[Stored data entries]
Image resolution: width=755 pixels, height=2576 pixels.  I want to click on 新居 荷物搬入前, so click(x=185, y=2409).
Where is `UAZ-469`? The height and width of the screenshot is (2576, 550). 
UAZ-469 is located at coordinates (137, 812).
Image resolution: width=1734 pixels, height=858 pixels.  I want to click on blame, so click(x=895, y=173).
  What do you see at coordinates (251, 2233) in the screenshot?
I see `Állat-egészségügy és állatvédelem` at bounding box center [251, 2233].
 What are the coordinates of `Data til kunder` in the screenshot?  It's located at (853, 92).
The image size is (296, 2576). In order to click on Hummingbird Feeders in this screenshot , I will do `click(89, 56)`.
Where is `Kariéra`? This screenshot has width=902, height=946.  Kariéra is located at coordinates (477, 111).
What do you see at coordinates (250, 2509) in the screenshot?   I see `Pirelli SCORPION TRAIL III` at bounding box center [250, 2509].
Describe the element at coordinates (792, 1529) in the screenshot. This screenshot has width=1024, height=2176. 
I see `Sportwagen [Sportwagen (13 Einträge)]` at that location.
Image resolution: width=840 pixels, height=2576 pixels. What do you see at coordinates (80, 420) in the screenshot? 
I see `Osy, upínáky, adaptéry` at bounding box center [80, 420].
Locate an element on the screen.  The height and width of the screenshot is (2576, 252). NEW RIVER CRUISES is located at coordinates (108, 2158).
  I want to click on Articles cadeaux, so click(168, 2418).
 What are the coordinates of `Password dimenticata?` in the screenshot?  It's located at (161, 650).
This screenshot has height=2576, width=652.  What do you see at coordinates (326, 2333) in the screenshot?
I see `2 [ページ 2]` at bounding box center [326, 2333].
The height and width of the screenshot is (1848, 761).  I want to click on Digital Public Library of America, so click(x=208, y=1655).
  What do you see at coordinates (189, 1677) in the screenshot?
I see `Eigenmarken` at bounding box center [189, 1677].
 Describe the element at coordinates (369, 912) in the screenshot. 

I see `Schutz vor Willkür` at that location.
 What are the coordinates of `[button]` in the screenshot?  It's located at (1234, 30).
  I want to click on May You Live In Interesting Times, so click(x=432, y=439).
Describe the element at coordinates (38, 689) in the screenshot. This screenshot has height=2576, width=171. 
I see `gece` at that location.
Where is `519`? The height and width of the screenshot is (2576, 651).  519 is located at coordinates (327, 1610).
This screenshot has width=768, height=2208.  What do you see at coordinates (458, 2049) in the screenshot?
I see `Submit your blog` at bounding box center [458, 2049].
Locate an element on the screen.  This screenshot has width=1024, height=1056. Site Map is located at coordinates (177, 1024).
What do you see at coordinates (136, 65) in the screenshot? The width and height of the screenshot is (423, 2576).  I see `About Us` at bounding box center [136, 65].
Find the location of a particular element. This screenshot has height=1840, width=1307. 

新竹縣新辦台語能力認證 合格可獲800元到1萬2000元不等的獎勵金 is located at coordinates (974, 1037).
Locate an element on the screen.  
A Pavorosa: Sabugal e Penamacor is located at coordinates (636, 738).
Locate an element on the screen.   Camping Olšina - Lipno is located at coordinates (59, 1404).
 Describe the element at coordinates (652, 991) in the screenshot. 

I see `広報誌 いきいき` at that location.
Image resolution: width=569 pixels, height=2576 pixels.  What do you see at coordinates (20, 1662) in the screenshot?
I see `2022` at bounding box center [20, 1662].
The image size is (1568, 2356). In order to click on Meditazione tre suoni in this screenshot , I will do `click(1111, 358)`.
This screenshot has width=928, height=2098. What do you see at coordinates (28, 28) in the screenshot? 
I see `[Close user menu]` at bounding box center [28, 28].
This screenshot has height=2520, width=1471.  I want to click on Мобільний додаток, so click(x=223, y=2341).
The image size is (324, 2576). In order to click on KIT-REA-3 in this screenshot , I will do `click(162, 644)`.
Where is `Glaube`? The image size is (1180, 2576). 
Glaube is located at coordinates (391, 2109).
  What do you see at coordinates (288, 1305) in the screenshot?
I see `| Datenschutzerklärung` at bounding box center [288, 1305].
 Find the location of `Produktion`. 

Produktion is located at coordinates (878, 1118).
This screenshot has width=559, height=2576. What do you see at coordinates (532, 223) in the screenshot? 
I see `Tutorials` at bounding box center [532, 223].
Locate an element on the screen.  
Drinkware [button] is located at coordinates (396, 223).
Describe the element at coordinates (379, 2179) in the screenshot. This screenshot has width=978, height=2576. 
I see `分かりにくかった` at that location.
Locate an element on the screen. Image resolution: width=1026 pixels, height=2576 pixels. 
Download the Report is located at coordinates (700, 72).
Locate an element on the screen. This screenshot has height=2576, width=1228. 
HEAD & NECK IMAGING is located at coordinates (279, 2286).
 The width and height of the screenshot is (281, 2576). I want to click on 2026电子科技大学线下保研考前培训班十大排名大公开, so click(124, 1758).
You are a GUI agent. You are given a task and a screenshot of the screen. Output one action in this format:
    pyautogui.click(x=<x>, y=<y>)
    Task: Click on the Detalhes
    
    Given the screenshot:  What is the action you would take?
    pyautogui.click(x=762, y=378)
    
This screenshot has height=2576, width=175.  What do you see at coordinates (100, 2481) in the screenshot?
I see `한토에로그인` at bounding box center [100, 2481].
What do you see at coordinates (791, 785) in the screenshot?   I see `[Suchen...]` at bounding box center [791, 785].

AIM OF THE TASK:
Copy out all lines above that include the string "order".

EXERCISE ANSWER:
The image size is (296, 2576). In order to click on Hummingbird Feeders in this screenshot , I will do `click(89, 56)`.
The image size is (1568, 2356). In order to click on Meditazione tre suoni in this screenshot , I will do `click(1111, 358)`.
The image size is (324, 2576). In order to click on KIT-REA-3 in this screenshot , I will do `click(162, 644)`.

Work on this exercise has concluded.